_Task brief_:
Find the number of lines below in which the word "Чехол" occurs. Write only that number.
*** Opening Data for this task ***
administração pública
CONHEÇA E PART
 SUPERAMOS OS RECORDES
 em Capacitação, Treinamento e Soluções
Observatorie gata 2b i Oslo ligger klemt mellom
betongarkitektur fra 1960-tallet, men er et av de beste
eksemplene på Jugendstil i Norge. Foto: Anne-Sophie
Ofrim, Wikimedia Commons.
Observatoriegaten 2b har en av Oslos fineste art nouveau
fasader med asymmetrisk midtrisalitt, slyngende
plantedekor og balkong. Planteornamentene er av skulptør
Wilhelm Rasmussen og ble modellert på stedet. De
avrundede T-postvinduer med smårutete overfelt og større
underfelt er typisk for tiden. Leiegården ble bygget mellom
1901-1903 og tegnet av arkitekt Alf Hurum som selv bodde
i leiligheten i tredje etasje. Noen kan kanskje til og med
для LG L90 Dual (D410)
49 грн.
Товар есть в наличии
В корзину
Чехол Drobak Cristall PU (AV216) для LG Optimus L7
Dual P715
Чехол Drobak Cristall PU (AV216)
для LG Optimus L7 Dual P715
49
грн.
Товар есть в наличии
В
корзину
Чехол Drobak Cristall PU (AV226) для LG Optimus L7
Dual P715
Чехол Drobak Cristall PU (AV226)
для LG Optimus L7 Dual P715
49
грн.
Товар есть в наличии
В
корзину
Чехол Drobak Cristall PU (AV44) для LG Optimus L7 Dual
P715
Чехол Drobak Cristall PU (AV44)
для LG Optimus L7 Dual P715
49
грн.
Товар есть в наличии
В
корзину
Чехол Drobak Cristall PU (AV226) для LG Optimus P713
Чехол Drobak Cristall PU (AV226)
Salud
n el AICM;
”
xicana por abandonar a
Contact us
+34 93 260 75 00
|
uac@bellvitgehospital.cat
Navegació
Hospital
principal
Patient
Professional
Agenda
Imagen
*** Closing Data for this task ***
*** Opening Data for this task ***
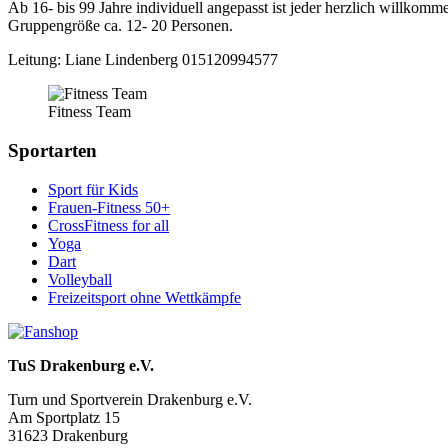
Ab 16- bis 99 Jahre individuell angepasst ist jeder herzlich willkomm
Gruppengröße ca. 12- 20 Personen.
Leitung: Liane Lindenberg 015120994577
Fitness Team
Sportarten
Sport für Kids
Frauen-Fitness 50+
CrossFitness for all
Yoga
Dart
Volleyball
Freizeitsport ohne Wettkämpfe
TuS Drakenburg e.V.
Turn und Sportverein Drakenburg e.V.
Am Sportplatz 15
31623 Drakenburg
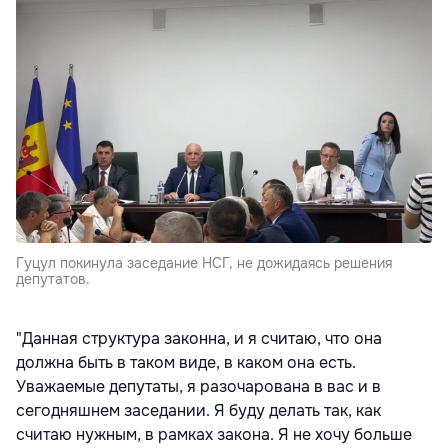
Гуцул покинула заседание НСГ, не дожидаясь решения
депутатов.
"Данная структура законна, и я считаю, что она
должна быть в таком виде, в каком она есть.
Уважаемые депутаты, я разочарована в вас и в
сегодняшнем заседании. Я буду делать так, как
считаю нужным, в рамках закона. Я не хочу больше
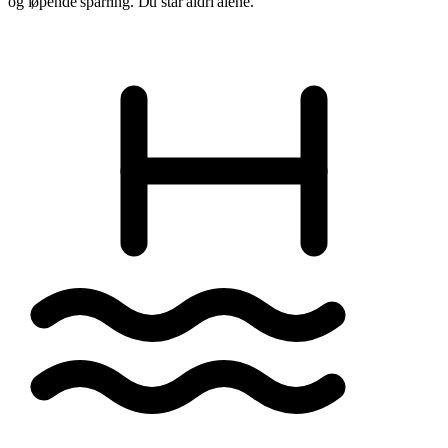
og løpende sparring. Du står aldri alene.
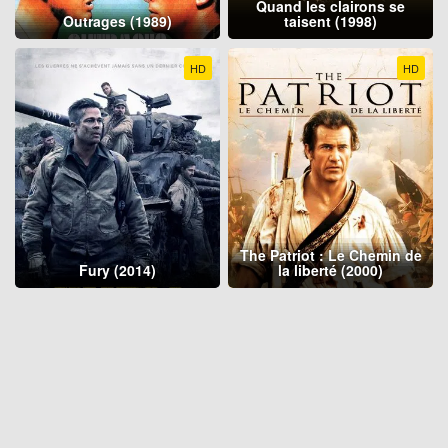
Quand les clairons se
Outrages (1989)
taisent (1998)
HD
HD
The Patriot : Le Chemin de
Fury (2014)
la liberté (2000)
*** Closing Data for this task ***
*** Opening Data for this task ***
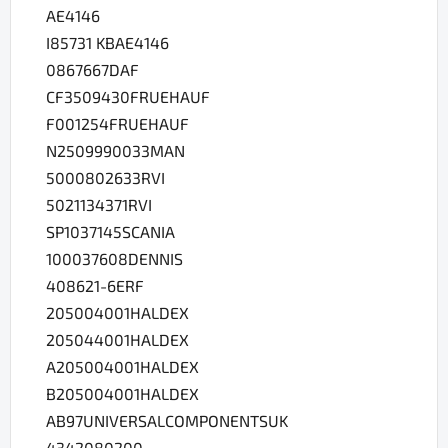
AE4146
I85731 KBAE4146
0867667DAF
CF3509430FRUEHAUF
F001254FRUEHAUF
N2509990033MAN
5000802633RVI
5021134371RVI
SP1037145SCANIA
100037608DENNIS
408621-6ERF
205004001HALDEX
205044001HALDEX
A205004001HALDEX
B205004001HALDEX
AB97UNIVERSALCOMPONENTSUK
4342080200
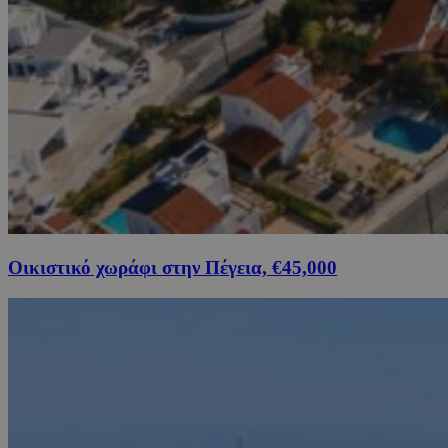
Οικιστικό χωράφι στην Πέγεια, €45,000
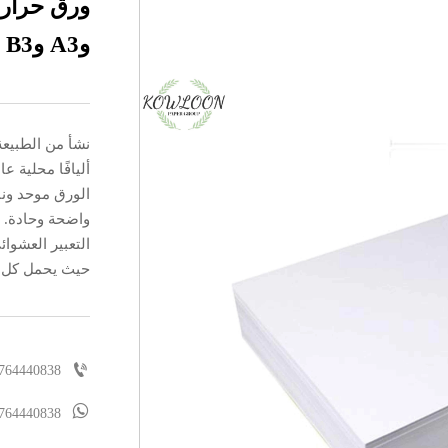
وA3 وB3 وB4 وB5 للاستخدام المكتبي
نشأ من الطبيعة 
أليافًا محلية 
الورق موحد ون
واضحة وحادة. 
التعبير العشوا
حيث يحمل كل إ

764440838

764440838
*** Closing Data for this task ***
_Answer box_:
8